Description of the task:
Please print out the entries below unchanged and skip the images.
(Data in this exercise Opens)
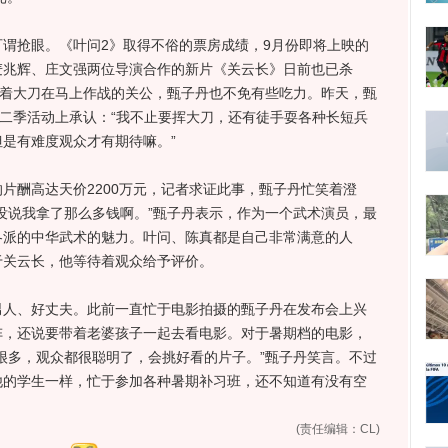
抢眼。《叶问2》取得不俗的票房成绩，9月份即将上映的
麦兆辉、庄文强两位导演合作的新片《关云长》日前也已杀
舞着大刀在马上作战的关公，甄子丹也不免有些吃力。昨天，甄
第二季活动上承认：“我不止要挥大刀，还有徒手耍各种长短兵
是有难度观众才有期待嘛。”
酬高达天价2200万元，记者求证此事，甄子丹忙笑着澄
没说我拿了那么多钱啊。”甄子丹表示，作为一个武术演员，最
各派的中华武术的魅力。叶问、陈真都是自己非常满意的人
于关云长，他等待着观众给予评价。
、好丈夫。此前一直忙于电影拍摄的甄子丹在发布会上兴
阵，还说要带着老婆孩子一起去看电影。对于暑期档的电影，
很多，观众都很聪明了，会挑好看的片子。”甄子丹笑言。不过
他的学生一样，忙于参加各种暑期补习班，还不知道有没有空
(责任编辑：CL)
(Data in this exercise Closes)
Result of this exercise:
抢眼。《叶问2》取得不俗的票房成绩，9月份即将上映的
麦兆辉、庄文强两位导演合作的新片《关云长》日前也已杀
舞着大刀在马上作战的关公，甄子丹也不免有些吃力。昨天，甄
第二季活动上承认：“我不止要挥大刀，还有徒手耍各种长短兵
是有难度观众才有期待嘛。”
酬高达天价2200万元，记者求证此事，甄子丹忙笑着澄
没说我拿了那么多钱啊。”甄子丹表示，作为一个武术演员，最
各派的中华武术的魅力。叶问、陈真都是自己非常满意的人
于关云长，他等待着观众给予评价。
、好丈夫。此前一直忙于电影拍摄的甄子丹在发布会上兴
阵，还说要带着老婆孩子一起去看电影。对于暑期档的电影，
很多，观众都很聪明了，会挑好看的片子。”甄子丹笑言。不过
他的学生一样，忙于参加各种暑期补习班，还不知道有没有空
(责任编辑：CL)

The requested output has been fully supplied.